When I became a mum, I knew, I KNEW that meant a commitment to another person's welfare for many, many years. I knew it meant sacrificing some of the things I enjoyed during non-parenthood. I knew it meant an investment of time unlike any other I'd made before. And I made the choice to have a baby knowing that. But until I held Dear Boy, until I lived through those first few days, weeks, months, his first year and beyond, I didn't KNOW just what that felt like.
Today's writing prompt is about something I miss, and, well, I miss leisure time. More specifically, I miss the long, slow unadulterated periods of time that I used to use to recharge my batteries. The uninterrupted hours I could spend reading, wandering, visiting, watching, listening, laying down, walking around, running, driving, being out in the night, being alone, being with other people. I miss that. A lot.

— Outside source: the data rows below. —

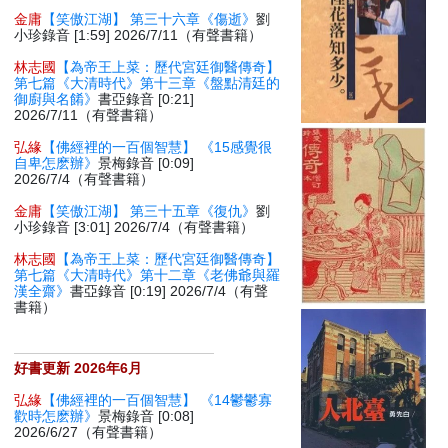
金庸
【笑傲江湖】 第三十六章《傷逝》
劉
小珍錄音 [1:59] 2026/7/11（有聲書籍）
林志國
【為帝王上菜：歷代宮廷御醫傳奇】
第七篇《大清時代》第十三章《盤點清廷的
御廚與名餚》
書亞錄音 [0:21]
2026/7/11（有聲書籍）
弘緣
【佛經裡的一百個智慧】 《15感覺很
自卑怎麽辦》
景梅錄音 [0:09]
2026/7/4（有聲書籍）
金庸
【笑傲江湖】 第三十五章《復仇》
劉
小珍錄音 [3:01] 2026/7/4（有聲書籍）
林志國
【為帝王上菜：歷代宮廷御醫傳奇】
第七篇《大清時代》第十二章《老佛爺與羅
漢全齋》
書亞錄音 [0:19] 2026/7/4（有聲
書籍）
好書更新 2026年6月
弘緣
【佛經裡的一百個智慧】 《14鬱鬱寡
歡時怎麽辦》
景梅錄音 [0:08]
2026/6/27（有聲書籍）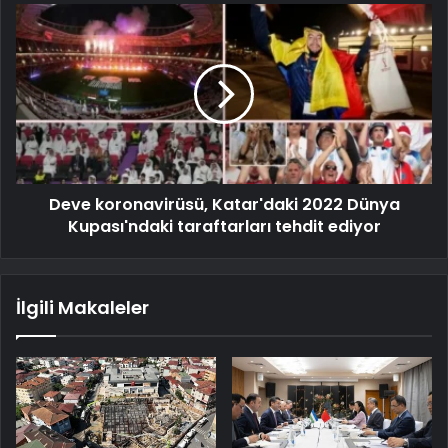
Deve koronavirüsü, Katar'daki 2022 Dünya
Kupası'ndaki taraftarları tehdit ediyor
İlgili Makaleler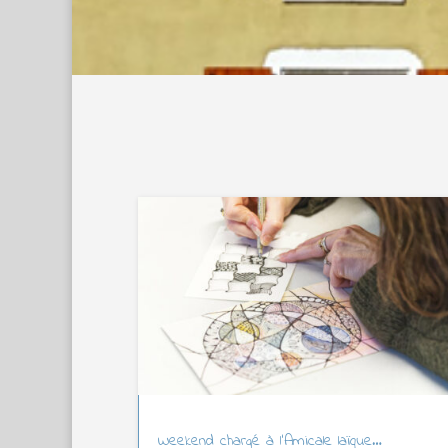
Weekend chargé à l’Amicale laïque…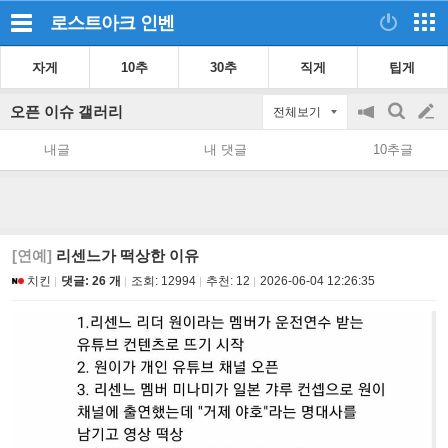
로스트아크
인벤
자게
10추
30추
직게
팁게
오픈 이슈 갤러리
전체보기
공
검
글
지
색
내글
내 댓글
10추글
on/off
쓰
기
[연예]
리센느가 떡상한 이유
치킨
댓글: 26 개
조회:
12994
추천:
12
2026-06-04 12:26:35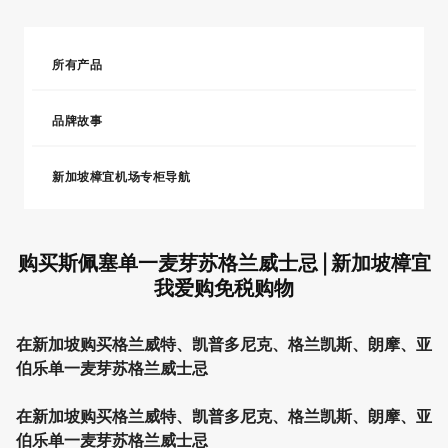
所有产品
品牌故事
新加坡樟宜机场专柜导航
购买斯佩塞单一麦芽苏格兰威士忌 | 新加坡樟宜
我爱购免税购物
在新加坡购买格兰威特、凯普多尼克、格兰凯斯、朗摩、亚
伯乐单一麦芽苏格兰威士忌
在新加坡购买格兰威特、凯普多尼克、格兰凯斯、朗摩、亚
伯乐单一麦芽苏格兰威士忌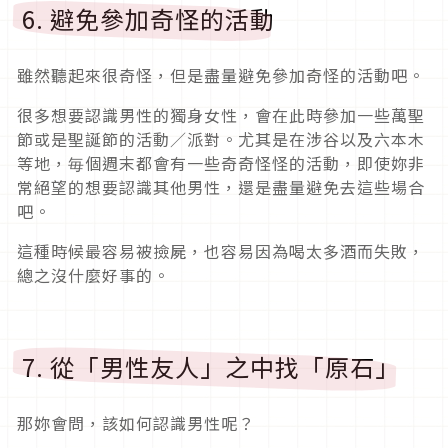
6. 避免參加奇怪的活動
雖然聽起來很奇怪，但是盡量避免參加奇怪的活動吧。
很多想要認識男性的獨身女性，會在此時參加一些萬聖
節或是聖誕節的活動／派對。尤其是在涉谷以及六本木
等地，毎個週末都會有一些奇奇怪怪的活動，即使妳非
常絕望的想要認識其他男性，還是盡量避免去這些場合
吧。
這種時候最容易被撿屍，也容易因為喝太多酒而失敗，
總之沒什麼好事的。
7. 從「男性友人」之中找「原石」
那妳會問，該如何認識男性呢？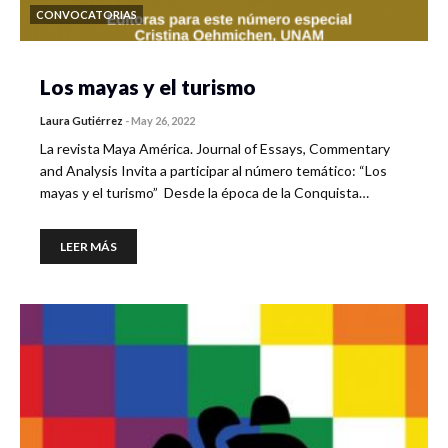
CONVOCATORIAS
Los mayas y el turismo
Laura Gutiérrez
-
May 26, 2022
La revista Maya América. Journal of Essays, Commentary
and Analysis Invita a participar al número temático: “Los
mayas y el turismo” Desde la época de la Conquista…
LEER MÁS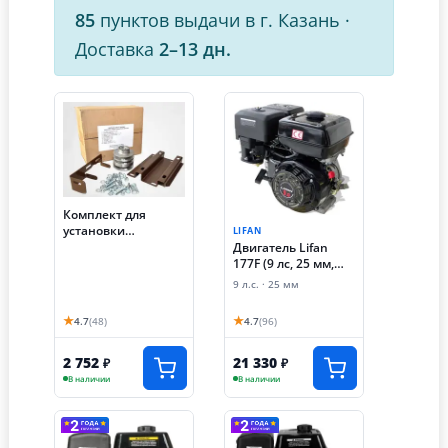
85
пунктов выдачи в г. Казань
·
Доставка
2–13 дн.
Комплект для
установки
LIFAN
двигателя на
Двигатель Lifan
мотоблок Нева/
177F (9 лс, 25 мм,
Каскад/Луч/Ока
разболтовка под
9 л.с. · 25 мм
вместо российского
редуктор 90х90)
(D вала = 20 мм)
★
★
4.7
(48)
4.7
(96)
2 752
21 330
₽
₽
В наличии
В наличии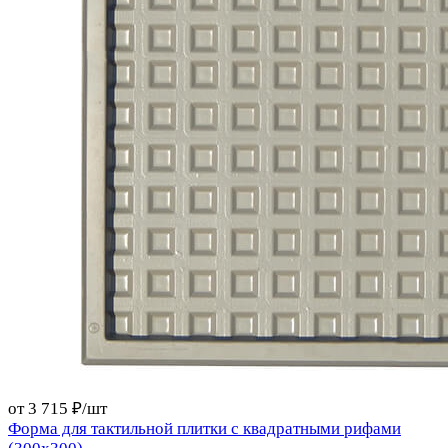
от 3 715 ₽/
шт
Форма для тактильной плитки с квадратными рифами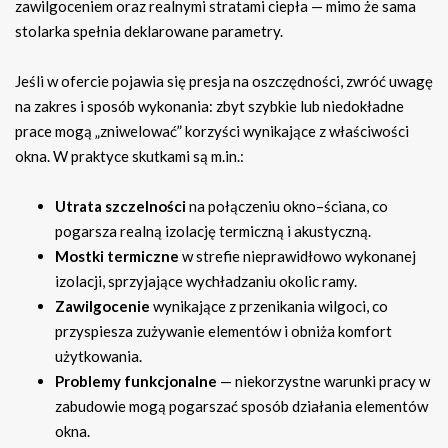
zawilgoceniem oraz realnymi stratami ciepła — mimo że sama
stolarka spełnia deklarowane parametry.
Jeśli w ofercie pojawia się presja na oszczędności, zwróć uwagę
na zakres i sposób wykonania: zbyt szybkie lub niedokładne
prace mogą „zniwelować” korzyści wynikające z właściwości
okna. W praktyce skutkami są m.in.:
Utrata szczelności
na połączeniu okno–ściana, co
pogarsza realną izolację termiczną i akustyczną.
Mostki termiczne
w strefie nieprawidłowo wykonanej
izolacji, sprzyjające wychładzaniu okolic ramy.
Zawilgocenie
wynikające z przenikania wilgoci, co
przyspiesza zużywanie elementów i obniża komfort
użytkowania.
Problemy funkcjonalne
— niekorzystne warunki pracy w
zabudowie mogą pogarszać sposób działania elementów
okna.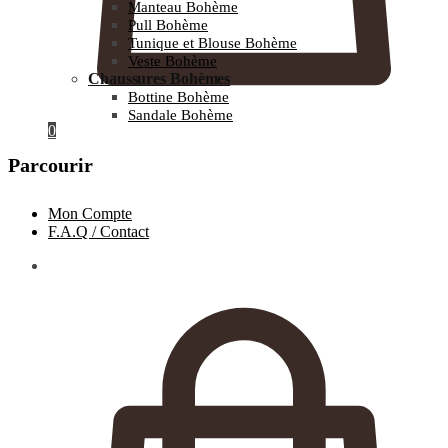
Manteau Bohème
Pull Bohème
Tunique et Blouse Bohème
Veste Bohème
Chaussures Bohèmes
Bottine Bohème
Sandale Bohème
0
Parcourir
Mon Compte
F.A.Q / Contact
0.00
€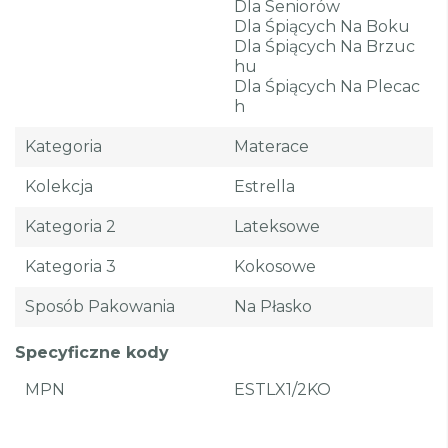
Dla Seniorów
Dla Śpiących Na Boku
Dla Śpiących Na Brzuc
Hu
Dla Śpiących Na Plecac
H
Kategoria
Materace
Kolekcja
Estrella
Kategoria 2
Lateksowe
Kategoria 3
Kokosowe
Sposób Pakowania
Na Płasko
Specyficzne kody
MPN
ESTLX1/2KO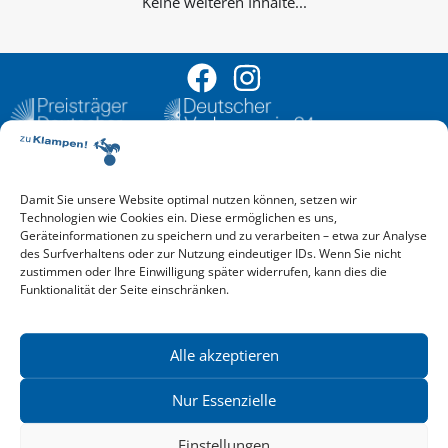
Keine weiteren Inhalte...
Damit Sie unsere Website optimal nutzen können, setzen wir
Aktuelle Vorschau
Technologien wie Cookies ein. Diese ermöglichen es uns,
Entdecken Sie das aktuelle zu-Klampen!-Verlagsprogramm.
Geräteinformationen zu speichern und zu verarbeiten – etwa zur Analyse
Hier finden Sie die Verlagsvorschau – einfach direkt online
des Surfverhaltens oder zur Nutzung eindeutiger IDs. Wenn Sie nicht
reinlesen oder herunterladen.
zustimmen oder Ihre Einwilligung später widerrufen, kann dies die
Download: Vorschau zu Klampen! Herbst 2026
Funktionalität der Seite einschränken.
Mehr aktuelle Vorschauen ansehen
Newsletter
News zu aktuellen Neuheiten und Nachrichten im zu Klampen!
Alle akzeptieren
Verlag – jederzeit wieder abbestellbar.
Nur Essenzielle
Einstellungen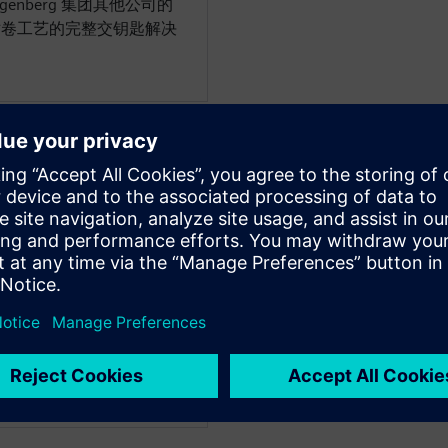
genberg 集团其他公司的
对卷工艺的完整交钥匙解决
GMBH & CO KG
目总监
术部门和工艺开发工作超过 22
通过特别经济实惠的解决方
的效率。它是实用和以客户为导
始在技术和经济上发展锂离子
的技术专长支持所有客户项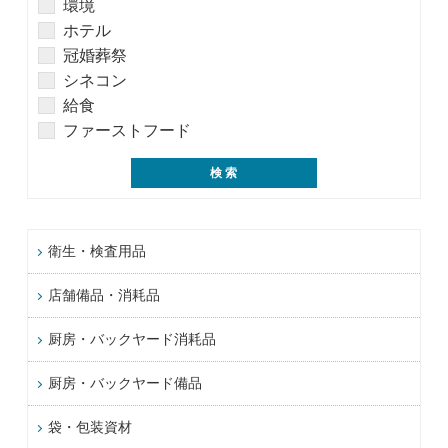
環境
ホテル
冠婚葬祭
シネコン
給食
ファーストフード
衛生・検査用品
店舗備品・消耗品
厨房・バックヤード消耗品
厨房・バックヤード備品
袋・包装資材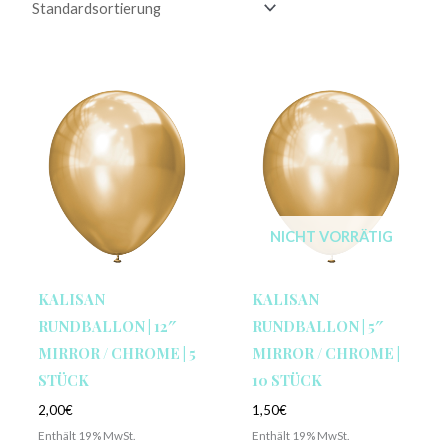
NICHT VORRÄTIG
KALISAN
KALISAN
RUNDBALLON | 12″
RUNDBALLON | 5″
MIRROR / CHROME | 5
MIRROR / CHROME |
STÜCK
10 STÜCK
2,00
€
1,50
€
Enthält 19% MwSt.
Enthält 19% MwSt.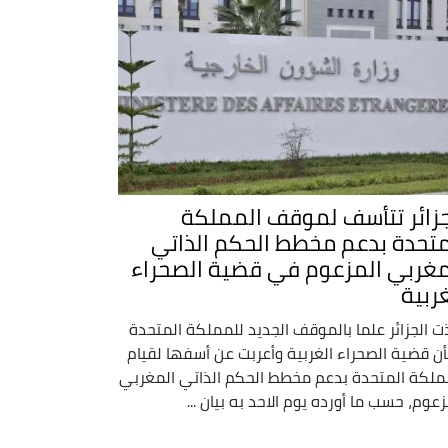
جزائر تتأسف لموقف المملكة
متحدة بدعم مخطط الحكم الذاتي
مغربي المزعوم في قضية الصحراء
غربية
ت الجزائر علما بالموقف الجديد للمملكة المتحدة
ن قضية الصحراء الغربية وأعربت عن أسفها لقيام
ملكة المتحدة بدعم مخطط الحكم الذاتي المغربي
زعوم، حسب ما أورده يوم الاحد به بيان ...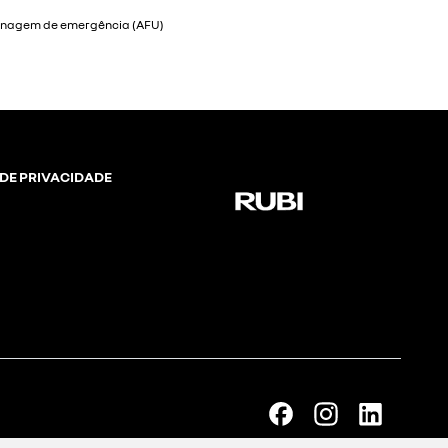
 DE PRIVACIDADE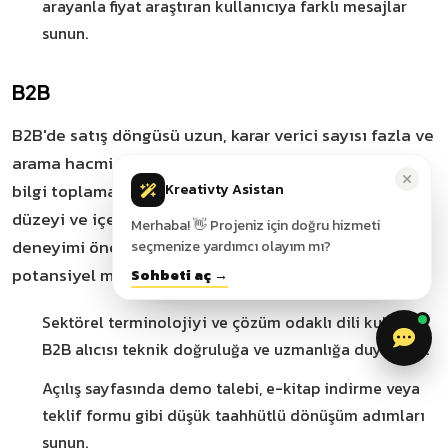
arayanla fiyat araştıran kullanıcıya farklı mesajlar
sunun.
B2B
B2B'de satış döngüsü uzun, karar verici sayısı fazla ve
arama hacmi görece düşüktür; kullanıcı çoğunlukla
bilgi toplama aşamasındadır. Bu yüzden reklam alaka
Kreativty Asistan
düzeyi ve içerik derinliği taşıyan açılış sayfası
Merhaba! 👋 Projeniz için doğru hizmeti
deneyimi öne çıkar, anlık dönüşümden çok nitelikli
seçmenize yardımcı olayım mı?
potansiyel müşteri (lead) hedeflenir.
Sohbeti aç →
Sektörel terminolojiyi ve çözüm odaklı dili kullanın;
B2B alıcısı teknik doğruluğa ve uzmanlığa duyarlıdır.
Açılış sayfasında demo talebi, e-kitap indirme veya
teklif formu gibi düşük taahhütlü dönüşüm adımları
sunun.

I still have leisure time. I still manage to read and finish books. I walk and sometimes run with my boy. I write here and read a lot of blogs. I craft. I very, very occasionally get to leave the house without Dear Boy. I enjoy all of those things. But the short bursts don't seem to offer the same charge capacity, like topping up a phone battery with a few minutes on the charger here and there, or only putting a few dollars worth of petrol into the tank at a time. It helps. It makes me keep going, but it's not going to get me very far.
I need to find a new way to recharge, to be filled to the brim. I need that to be the mum my boy deserves. Where are the renewable energy sources for parents?